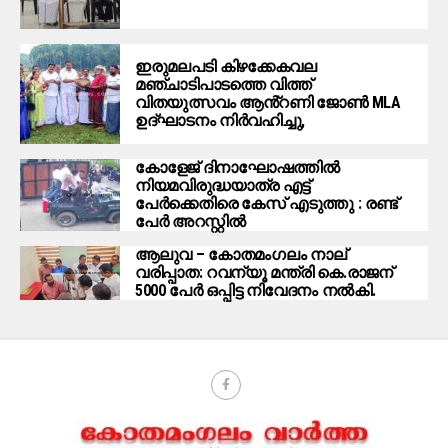
ഇരുമലപടി കിഴക്കേകവല
മഞ്ചാടിപാടത്തെ വിത്ത്
വിതയുത്സവം ആൻ്റണി ജോൺ MLA
ഉദ്ഘാടനം നിർവഹിച്ചു,
കോളേജ് ദിനാഘോഷത്തിൽ
നിയമവിരുദ്ധയാത്ര എട്ട്
പേർക്കെതിരെ കേസ് എടുത്തു : രണ്ട്
പേർ അറസ്റ്റിൽ
ആലുവ – കോതമംഗലം നാല്
വരിപ്പാത: റവന്യൂ മന്ത്രി കെ.രാജന്
5000 പേർ ഒപ്പിട്ട നിവേദനം നൽകി.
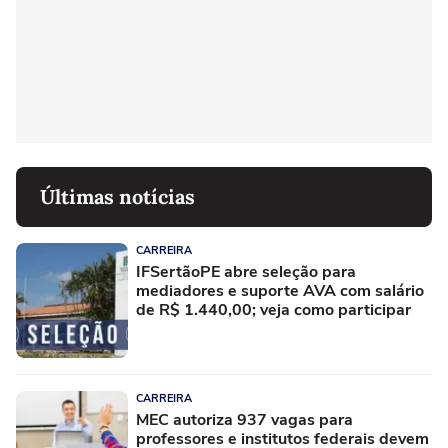
Últimas notícias
CARREIRA
IFSertãoPE abre seleção para
mediadores e suporte AVA com salário
de R$ 1.440,00; veja como participar
CARREIRA
MEC autoriza 937 vagas para
professores e institutos federais devem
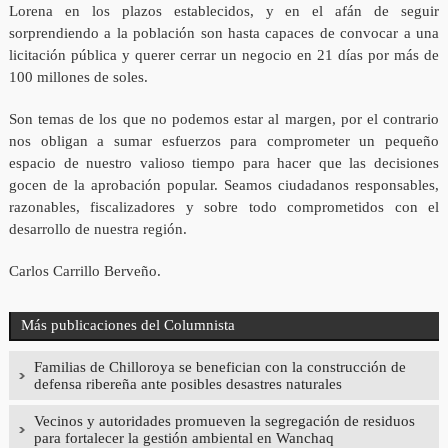
Lorena en los plazos establecidos, y en el afán de seguir
sorprendiendo a la población son hasta capaces de convocar a una
licitación pública y querer cerrar un negocio en 21 días por más de
100 millones de soles.
Son temas de los que no podemos estar al margen, por el contrario
nos obligan a sumar esfuerzos para comprometer un pequeño
espacio de nuestro valioso tiempo para hacer que las decisiones
gocen de la aprobación popular. Seamos ciudadanos responsables,
razonables, fiscalizadores y sobre todo comprometidos con el
desarrollo de nuestra región.
Carlos Carrillo Berveño.
Más publicaciones del Columnista
Familias de Chilloroya se benefician con la construcción de
defensa ribereña ante posibles desastres naturales
Vecinos y autoridades promueven la segregación de residuos
para fortalecer la gestión ambiental en Wanchaq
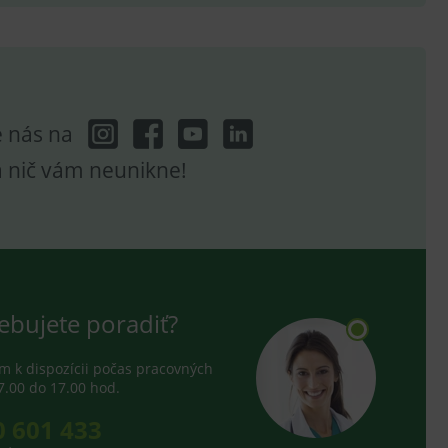
e analytics.
e nás na
a nič vám neunikne!
ebujete poradiť?
 k dispozícii počas pracovných
7.00 do 17.00 hod.
0 601 433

§ Problem to work on
Your task is to restate word for word the lines from the top of the data to the line containing "Lorena en los", both ends included, with every picture left out.

§ Completed exercise
ഇരുമലപടി കിഴക്കേകവല
മഞ്ചാടിപാടത്തെ വിത്ത്
വിതയുത്സവം ആൻ്റണി ജോൺ MLA
ഉദ്ഘാടനം നിർവഹിച്ചു,
കോളേജ് ദിനാഘോഷത്തിൽ
നിയമവിരുദ്ധയാത്ര എട്ട്
പേർക്കെതിരെ കേസ് എടുത്തു : രണ്ട്
പേർ അറസ്റ്റിൽ
ആലുവ – കോതമംഗലം നാല്
വരിപ്പാത: റവന്യൂ മന്ത്രി കെ.രാജന്
5000 പേർ ഒപ്പിട്ട നിവേദനം നൽകി.
Últimas notícias
CARREIRA
IFSertãoPE abre seleção para
mediadores e suporte AVA com salário
de R$ 1.440,00; veja como participar
CARREIRA
MEC autoriza 937 vagas para
professores e institutos federais devem
Lorena en los plazos establecidos, y en el afán de seguir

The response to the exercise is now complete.